New vice president for development is a familiar face
By Craig Brandhorst, firstname.lastname@example.org, 803-777-3681
When new Vice President for Development Michelle Dodenhoff was decorating her office at the University of South Carolina’s Osborne Administration Building last month, two pictures went up right away.
One is a framed 2013 poster of ‘The Hit,’ when defensive end Jadeveon Clowney flat-out leveled a University of Michigan tailback in what seemed like a nanosecond, cementing his place in Gamecock football history. The other, which hangs above Dodenhoff’s desk, is a picture of the university’s Historic Horseshoe, inscribed by former university President Harris Pastides.
“You are a once-and-always Gamecock who embodies all that is good about our university,” reads the inscription on the Horseshoe print. “We thank you and wish you happiness and success in New Orleans. We will welcome you back, and that is a Carolina Promise.”

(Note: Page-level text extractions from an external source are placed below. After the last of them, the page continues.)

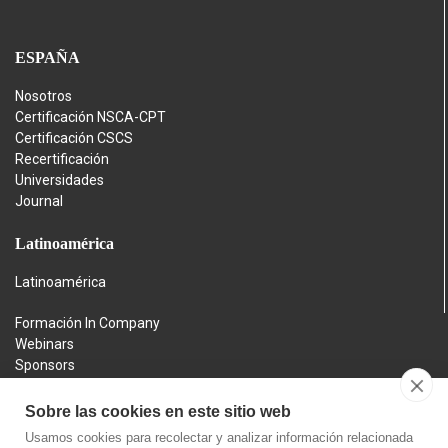
ESPAÑA
Nosotros
Certificación NSCA-CPT
Certificación CSCS
Recertificación
Universidades
Journal
Latinoamérica
Latinoamérica
Formación In Company
Webinars
Sponsors
Contacto
Aviso legal
Sobre las cookies en este sitio web
Política de privacidad
Usamos cookies para recolectar y analizar información relacionada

See, this isn’t Dodenhoff’s first trip ’round the Horseshoe. She was associate VP for development from 2004 to 2009, then vice president for development and alumni affairs from 2009 to 2013, when family matters drew her home to Louisiana. For the past nine years, she has served as chief development officer and senior vice president for philanthropy at Ochsner Health in her native New Orleans.

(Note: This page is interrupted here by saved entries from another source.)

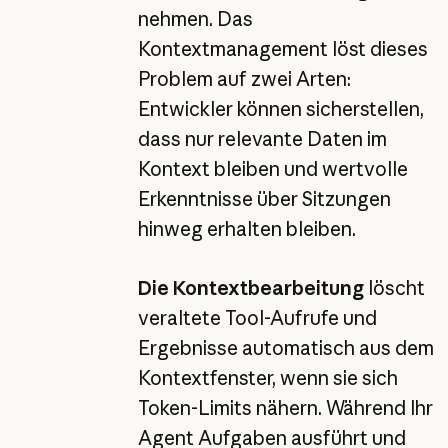
nehmen. Das
Kontextmanagement löst dieses
Problem auf zwei Arten:
Entwickler können sicherstellen,
dass nur relevante Daten im
Kontext bleiben und wertvolle
Erkenntnisse über Sitzungen
hinweg erhalten bleiben.
Die Kontextbearbeitung
löscht
veraltete Tool-Aufrufe und
Ergebnisse automatisch aus dem
Kontextfenster, wenn sie sich
Token-Limits nähern. Während Ihr
Agent Aufgaben ausführt und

Except part of her was still at Carolina. Or wanted to be. “Leaving USC was first and foremost a family decision,” she says. “But it was very difficult, probably the hardest professional decision I’ve ever had to make.”
Why wouldn’t it be? That “Carolina’s Promise” pun on the Horseshoe print? That was Pastides’ thank you for her leadership on the university’s first-ever $1 billion capital campaign, which Dodenhoff’s team pushed across the finish line after she and her family returned to her hometown.
For fundraising to be successful, the relationship between the president and the chief fundraiser needs to be very tight.
Now back on the Columbia campus as a key member of new President Michael Amiridis’ executive cabinet, Dodenhoff is ready for the next challenge, which means laying the groundwork for the next capital campaign. She’s done it before and is confident she can do it again. But that doesn’t mean she’ll whip out the same old playbook.
“I’m going to try my best to approach this as if this is my first time at the university,” she says. “Because I am aware that not only has this university changed, but the world has changed. We are in a very different place in 2022 than we were in 2019, and certainly than we were in 2013.”
And Dodenhoff herself is different. For nearly a decade, she sharpened her leadership skills spearheading fundraising efforts at Ochsner, a $4.3 billion company with 32,000 employees. Early in the pandemic, she enrolled in a distance education master’s program in communications through the University of Alabama, just to broaden her horizons. She keeps her eyes squarely on the future. Did she really want to revisit the past?
“I spent the last nine years at a remarkable health system, the biggest health system in the state of Louisiana, but I was also at a point where I was looking for the next opportunity and I found it at USC,” she explains. “At first, I was like, ‘Can you really go back?’ And I was of the mindset that you couldn't. My mindset has always been, do your thing and keep moving.”
So what changed? She thinks out loud, floating explanations — “Fate?” “Destiny?” “Divine intervention?” — but she eventually settles on one word: “epiphany.” “It was like I was soul searching,” she says. “And then it just hit me: ‘I really need to go back to South Carolina. I hope the position is still open!’ ”
Epiphanies rarely happen in a vacuum, though. Dodenhoff circled back to Carolina for a lot of reasons, but near the top of her list was the announcement back in January of former South Carolina provost Michael Amiridis as the university’s 30th president.
“At the end of the day, my coming back had a lot to do with Michael,” she explains. “When I first came to South Carolina as AVP for development, he was the dean of engineering. I worked with him and his gift officer. Then, when I became vice president, he was the provost. I just have a profound amount of respect and admiration for him.”
That relationship will be critical as Dodenhoff settles back into her role at Carolina. “For fundraising to be successful, the relationship between the president and the chief fundraiser needs to be very tight,” she says. “I felt that we could be a great team as we embark on the university's next capital campaign.”